Sep 1 2017
Researchers at the University of Glasgow have announced a new technology-based approach that could lead to a more accurate identification of people at high risk of type 2 diabetes.
It is hoped the findings, published in PLOS ONE, could one day help tackle the global increase of type 2 diabetes, which currently affects 415 million people worldwide and is predicted to rise to 642 million by 2040.
The European and US researchers have discovered potential new predictors, or “biomarkers” of diabetes, in the form of proteins and molecules called “micro-RNAs.” After further validation and follow-up, the researchers believe these could become new targets for diabetes drug development.
Type 2 diabetes is a common condition characterized by high blood sugar and serious long-term complications including eye, kidney, nerve and heart disease, reducing life expectancy. It currently affects 292,000 adults in Scotland (5.4% of the population).
Study lead, Professor John Petrie, Institute of Cardiovascular and Medical Sciences, University of Glasgow, said:
Many cases of type 2 diabetes could be prevented by earlier and more intense intervention to reduce calorie intake, increase physical activity and prevent the weight gain associated with modern lifestyles.
But a more accurate means of predicting those at greatest risk is an important part of that effort. This project is a great example of a productive collaboration between University and industry researchers, bringing cutting-edge technology to bear on an important public health issue, using carefully collected samples from well-characterized individuals.
In the years prior to a person developing of type 2 diabetes, cells scattered throughout their pancreas (b-cells) work overtime to produce extra insulin and keep blood sugar levels as normal as possible.
By the time diabetes develops, these cells have become “exhausted” and no longer able to make enough insulin to process and store food.
The researchers looked at the proteins present in the blood samples of people studied three year before they developed type 2 diabetes and compared these with samples from people of similar age and weight who maintained normal blood sugar over the same period.
The project measured 1,129 proteins in each blood samples as well as 754 molecules called “micro-RNAs” known to regulate the expression of genes. The researchers used statistical modelling to work out which were best at predicting diabetes.

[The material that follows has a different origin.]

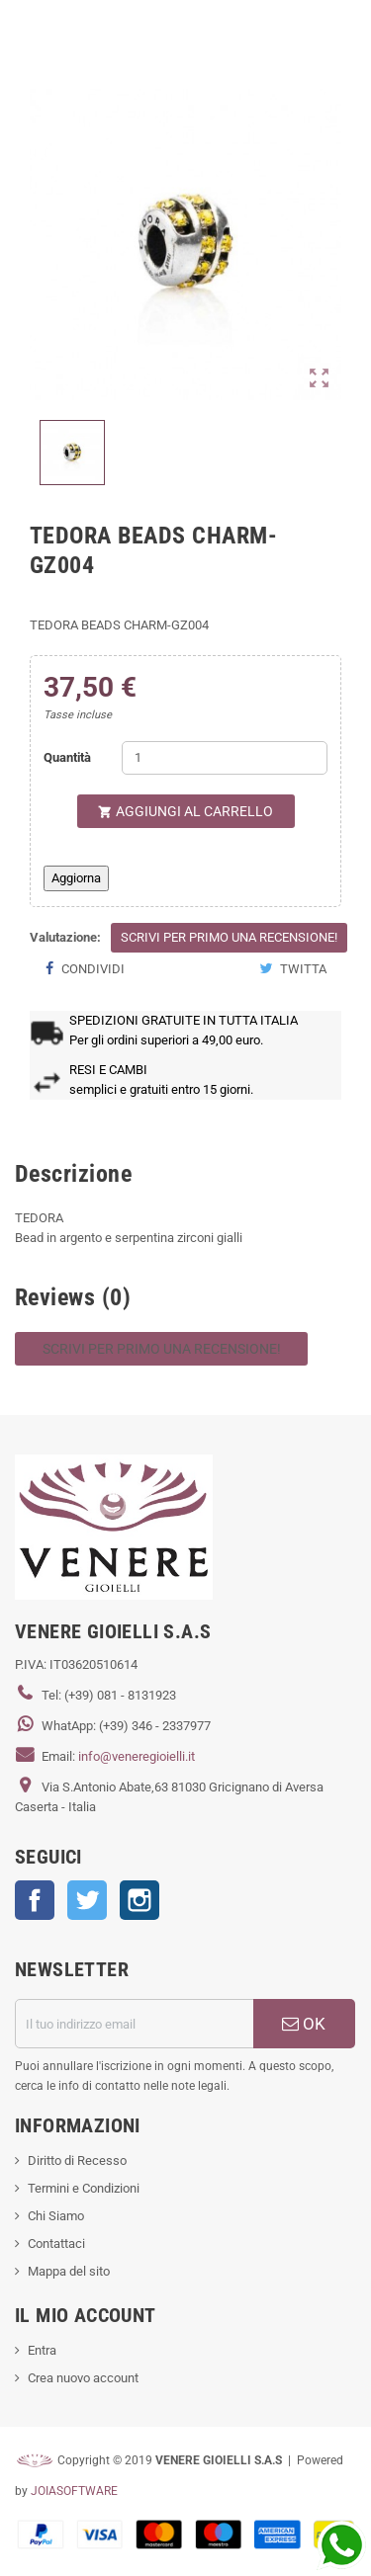  Describe the element at coordinates (69, 2271) in the screenshot. I see `Mappa del sito` at that location. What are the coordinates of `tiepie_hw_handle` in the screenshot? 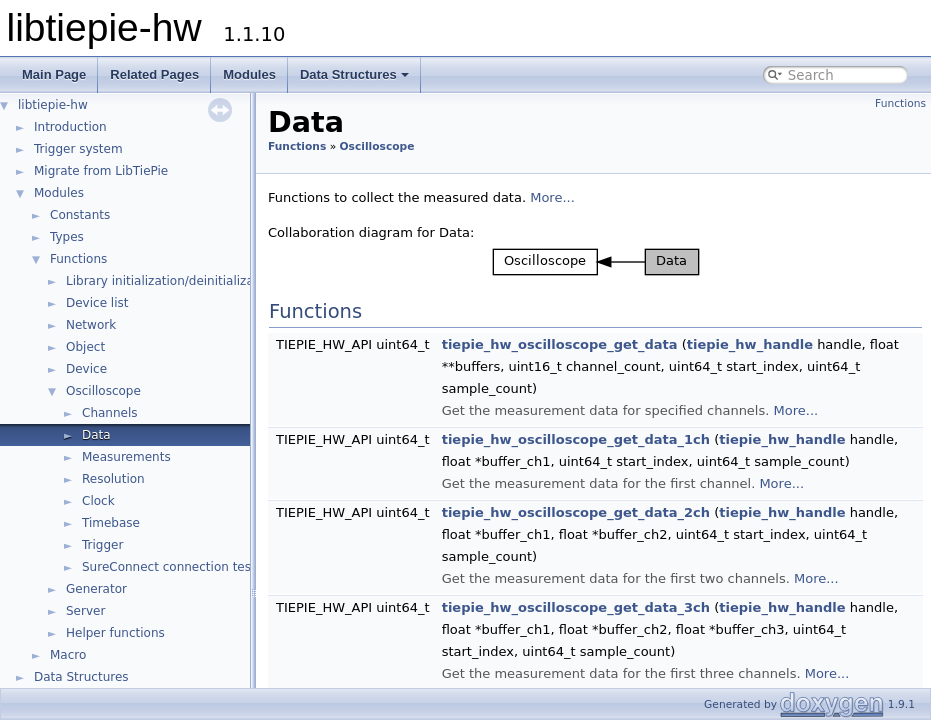 It's located at (750, 344).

Remarkably, both approaches flagged a series of molecules in the Epithelial-Mesenchymal Transition pathway. This is a series of changes in b-cells that may reflect a form of “stress” as they begin to lose their insulin-producing properties due to overwork.
Dr Petrie added:
We are sharing the findings openly with the diabetes research community today in the hope that our findings can help in the global effort to tackle the ongoing pandemic of type 2 diabetes and its complications.
The study, ‘Identification of novel biomarkers to monitor b-cell function and enable early detection of type 2 diabetes risk’ is published today in the open access journal PLOS ONE.
It is a collaboration with Janssen Pharmaceuticals (who provided funding for the analyses) and the European Group for the study of Insulin Resistance, of which Professor Petrie was formerly President.